Find the word "فروشگاه" in the listing below. Copy every line that has it.

Provided entries:
-- -- --

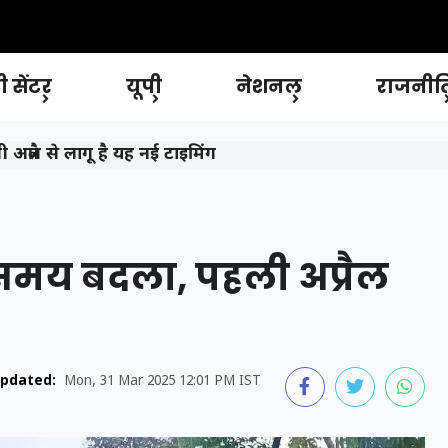
 सेंटर
यूपी
नेशनल
राजनीत
रैल से लागू है यह नई टाइमिंग
मय बदला, पहली अप्रैल
pdated:
Mon, 31 Mar 2025 12:01 PM IST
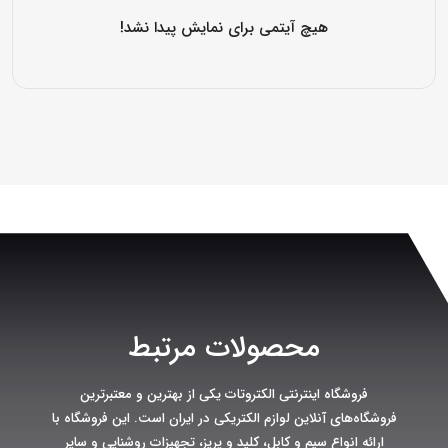
هیچ آیتمی برای نمایش پیدا نشد!
محصولات مرتبط
فروشگاه اینترنتی الکتروتات یکی از بهترین و معتبرترین
فروشگاه‌های آنلاین لوازم الکتریکی در ایران است. این فروشگاه با
ارائه انواع سیم و کابل، کلید و پریز، تجهیزات روشنایی و سایر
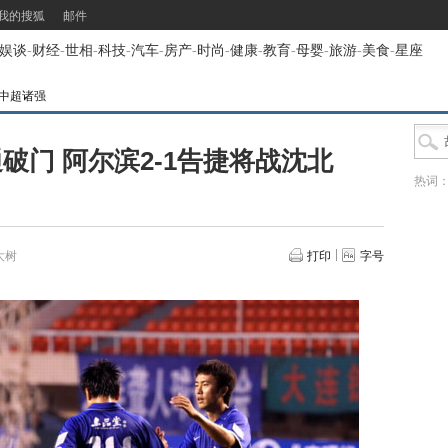
我的搜狐
邮件
娱谈
-
财经
-
世相
-
科技
-
汽车
-
房产
-
时尚
-
健康
-
教育
-
母婴
-
旅游
-
美食
-
星座
中超诸强
破门 阿尔滨2-1告捷将战沈北
热词
大树
打印
字号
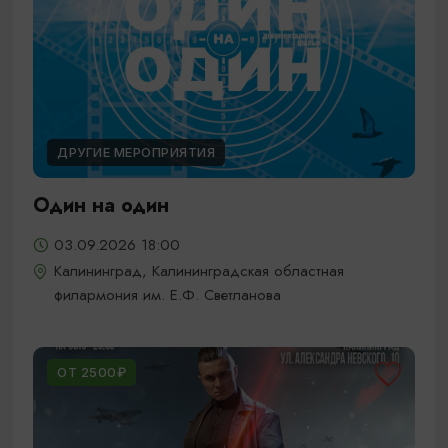
ДРУГИЕ МЕРОПРИЯТИЯ
Один на один
03.09.2026 18:00
Калининград, Калининградская областная
филармония им. Е.Ф. Светланова
ОТ 2500₽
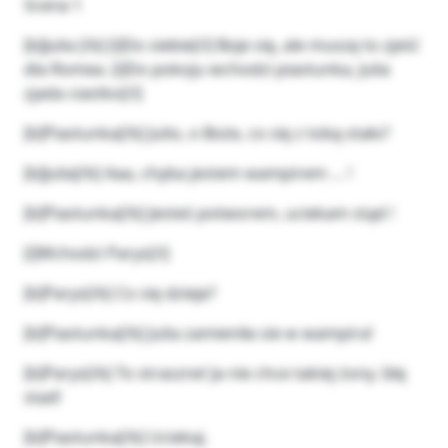
Scena 1
[b]Julia [/b] [i]Do siebie[/i] Boje się, ale muszę to zjeść
dla Romea. [i]Do pokoju wchodzi piastunka, Julia
zjada ciastko[/i]
[b]Piastunka[/b] Julio, o Boże, co się z tobą stało?
[b]Julia[/b] Aaa, chyba jestem wampirem … !
[b]Piastunka[/b] Jesteś potworem, uciekam stąd !
[i]Wchodzi Parys[/i]
[b]Parys[/b] Co się dzieje?
[b]Piastunka[/b] Julia zamieniła sie w wampira!
[b]Parys[/b] To straszne! Ja nie chce takiej żony. Idę
stad!
[b]Piastunka[/b] Uciekaj.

-- -- --

Reply to the exercise:
فروشگاه اینترنتی الکتروتات یکی از بهترین و معتبرترین
فروشگاه‌های آنلاین لوازم الکتریکی در ایران است. این فروشگاه با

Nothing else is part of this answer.